Two Blue Earth men walked away from a train crash east of Bricelyn on Tuesday afternoon.
A semi driven by 35-year-old Shannon Sunken was crossing over railroad tracks when the trailer it was pulling, loaded with an excavator, was struck by a Union Pacific engine.
“We heard a big boom. It was unreal and amazing. Like nothing you can ever imagine,” says Sunken.
“We thought the trailer hit the tracks because it was low to the ground. It seemed like we stopped before the force picked us up and took us,” he adds.
Neither Sunken nor 31-year-old Nicholas Cooan were injured. Both were wearing their seat belts.
The Faribault County Sheriff’s Office, Bricelyn ambulance and fire department responded to the accident that occurred around 2:36 p.m. on 50th Street in Seely Section 11.
“It’s a bad crossing because it’s at an angle. There have been three accidents there in the past several years,” says Sheriff Mike Gormley. “People have to be careful. Trains nowadays are hauling more and moving faster.”
Gormley says three engines were pulling nearly 100 rail cars.
Deputy Shane Dulac says railroad employees estimate the train was traveling 40 mph when it struck the trailer.
“The engineers hit the emergency brakes when they saw the train was going to make contact,” he says. “They got down and didn’t even watch what happened. That’s their protocol.”
County authorities and Union Pacific officials are continuing to investigate the accident.
For Dulac, it was the third train accident he’s been called to during his 15 years as a law officer.
“It’s ugly. People have to stop and take time to look both ways, even in the middle of nowhere,” he says.
On Wednesday, Sunken was planning to see a doctor because he was starting to get sore.
Sunken says he doesn’t know how much damage his trailer and excavator sustained, which are owned by G&S Drainage and Excavating in Blue Earth.
Gormley says railroad officials estimate damage to an engine at $250,000.

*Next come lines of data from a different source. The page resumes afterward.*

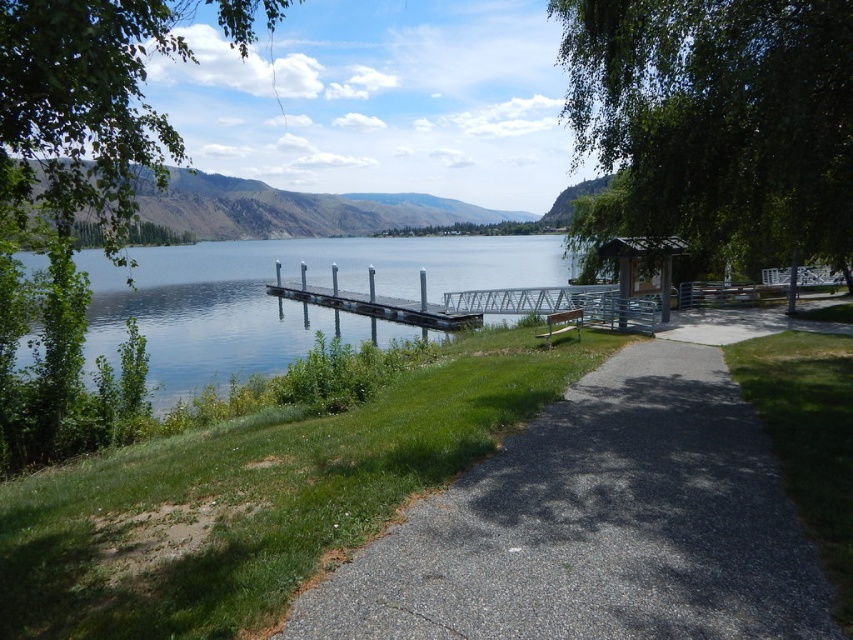 Question: Based on their relative distances, which object is farther from the gray asphalt path at center?

Choices:
 (A) clear water at dock left
 (B) metallic silver bench at lower center
 (C) metallic gray dock at center

Answer: (A)

Question: Considering the relative positions of green leafy tree at upper right and clear water at dock left in the image provided, where is green leafy tree at upper right located with respect to clear water at dock left?

Choices:
 (A) left
 (B) right

Answer: (B)

Question: Does green leafy tree at upper right come in front of metallic silver bench at lower center?

Choices:
 (A) no
 (B) yes

Answer: (B)

Question: Based on their relative distances, which object is nearer to the metallic silver bench at lower center?

Choices:
 (A) clear water at dock left
 (B) green leafy tree at upper right
 (C) gray asphalt path at center

Answer: (B)

Question: Which of the following is the farthest from the observer?

Choices:
 (A) (506, 234)
 (B) (164, 365)
 (C) (410, 324)
 (D) (659, 65)

Answer: (A)

Question: Considering the relative positions of green leafy tree at left and metallic silver bench at lower center in the image provided, where is green leafy tree at left located with respect to metallic silver bench at lower center?

Choices:
 (A) below
 (B) above

Answer: (B) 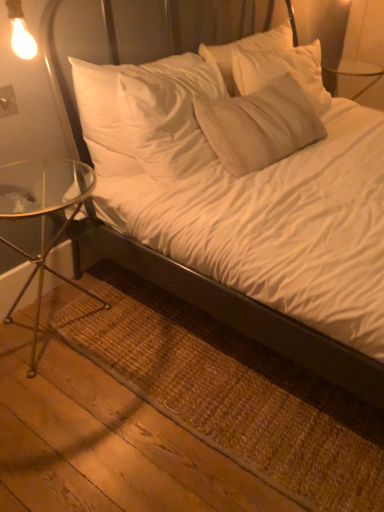 At what (x,y) coordinates should I click in order to perform the action: click on free space in front of clear glass table at left. Please return your answer as a coordinate pair (x, y). This screenshot has width=384, height=512. Looking at the image, I should click on (64, 407). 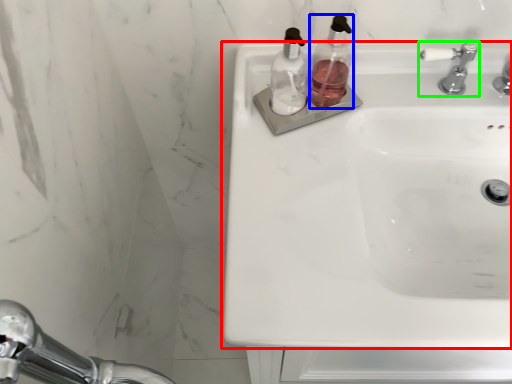 Question: Which object is positioned farthest from sink (highlighted by a red box)? Select from soap dispenser (highlighted by a blue box) and tap (highlighted by a green box).

Choices:
 (A) soap dispenser
 (B) tap

Answer: (B) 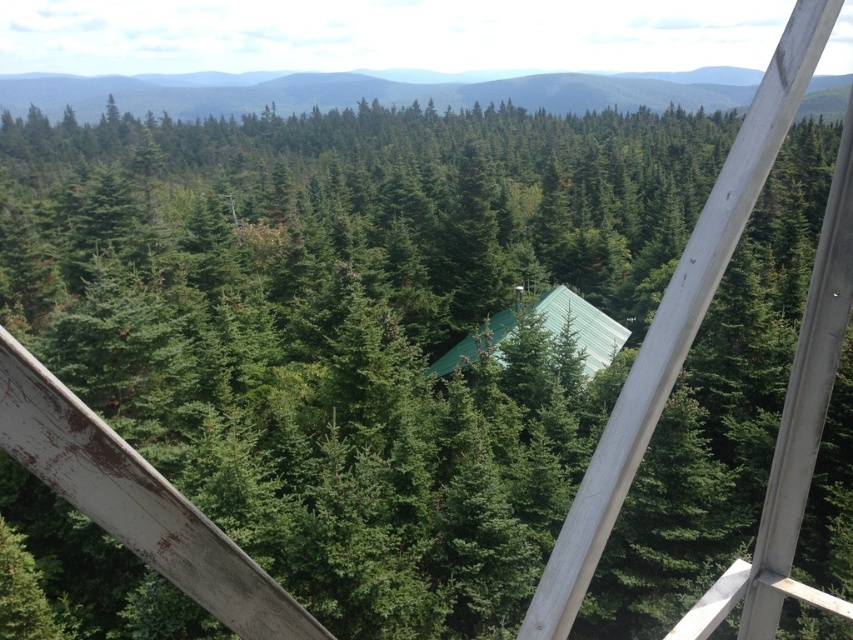 Does green matte forest at upper center appear under green metal cabin at center?

No.

Does green matte forest at upper center have a lesser width compared to green metal cabin at center?

In fact, green matte forest at upper center might be wider than green metal cabin at center.

Between point (503, 97) and point (483, 328), which one is positioned in front?

Point (483, 328) is in front.

You are a GUI agent. You are given a task and a screenshot of the screen. Output one action in this format:
    pyautogui.click(x=<x>, y=<y>)
    Task: Click on the green matte forest at upper center
    
    Given the screenshot: What is the action you would take?
    pyautogui.click(x=372, y=92) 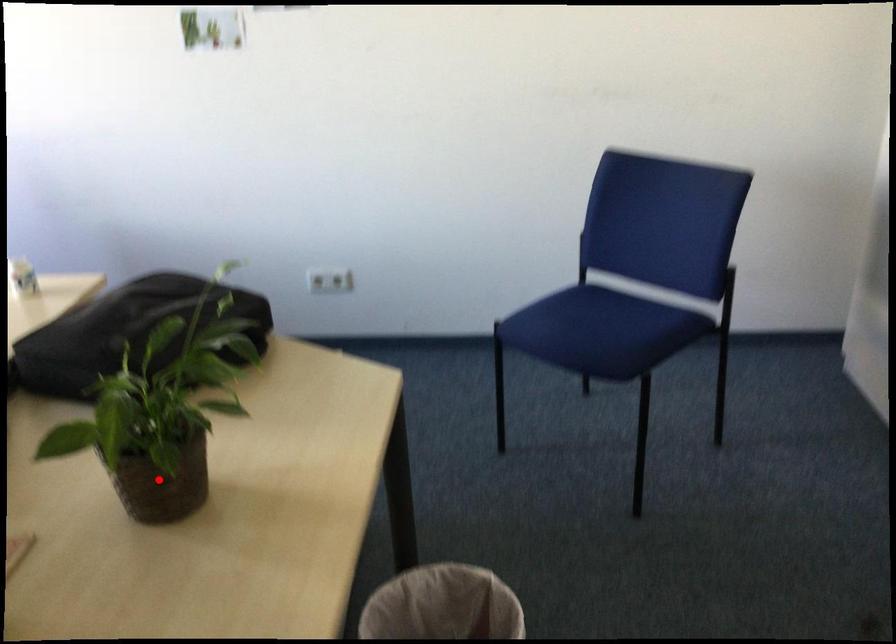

While Sunken told authorities he stopped at the railroad crossing, he likely will be given a ticket.
Dulac says under state law it’s not enough for a motorist to stop when there’s an oncoming train.
“Technically, if a train is visible the motorist should remain stopped until it goes by,” he says.
The deputy says the county attorney also will review investigation findings to determine if additional charges will be filed.